═══ Data to process ═══
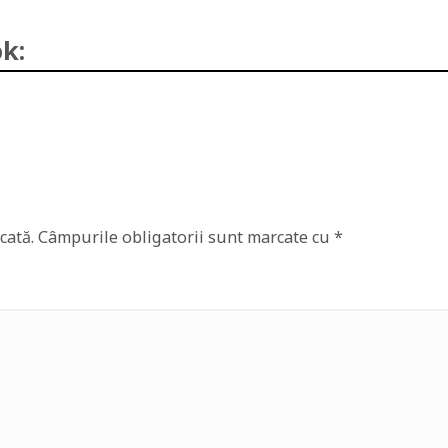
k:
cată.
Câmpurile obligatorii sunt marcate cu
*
═══
═══ Data to process ═══
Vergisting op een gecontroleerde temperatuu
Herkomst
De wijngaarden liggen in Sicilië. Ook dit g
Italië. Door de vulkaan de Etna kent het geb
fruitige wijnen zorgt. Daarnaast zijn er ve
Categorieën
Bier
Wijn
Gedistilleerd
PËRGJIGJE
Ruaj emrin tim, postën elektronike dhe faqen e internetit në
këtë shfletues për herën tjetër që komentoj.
═══
═══ Data to process ═══
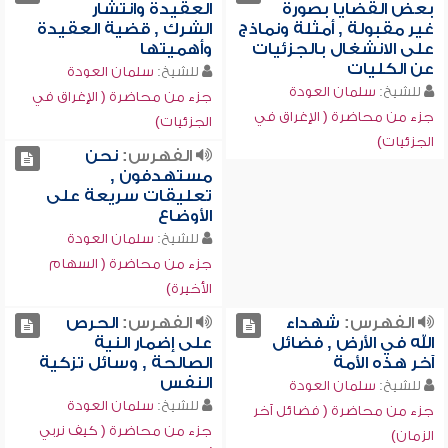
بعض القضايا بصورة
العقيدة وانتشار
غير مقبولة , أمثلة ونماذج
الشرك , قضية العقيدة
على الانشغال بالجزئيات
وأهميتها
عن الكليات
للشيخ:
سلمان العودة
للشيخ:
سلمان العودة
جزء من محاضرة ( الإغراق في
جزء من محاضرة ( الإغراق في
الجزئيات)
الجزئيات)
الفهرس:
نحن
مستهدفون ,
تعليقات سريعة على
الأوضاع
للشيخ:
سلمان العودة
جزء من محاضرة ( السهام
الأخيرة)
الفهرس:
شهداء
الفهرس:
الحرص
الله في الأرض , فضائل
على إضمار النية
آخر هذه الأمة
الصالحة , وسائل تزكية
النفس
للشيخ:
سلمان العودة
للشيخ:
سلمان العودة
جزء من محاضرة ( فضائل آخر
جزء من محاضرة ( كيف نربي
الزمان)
═══
Description of the task: Only the lines above starting at the line that holds "Ruaj emrin tim, postën" and ending at the line that holds "këtë shfletues për herën tjetër që komentoj." are to be repeated, exactly and in full.

Output of the exercise:
Ruaj emrin tim, postën elektronike dhe faqen e internetit në
këtë shfletues për herën tjetër që komentoj.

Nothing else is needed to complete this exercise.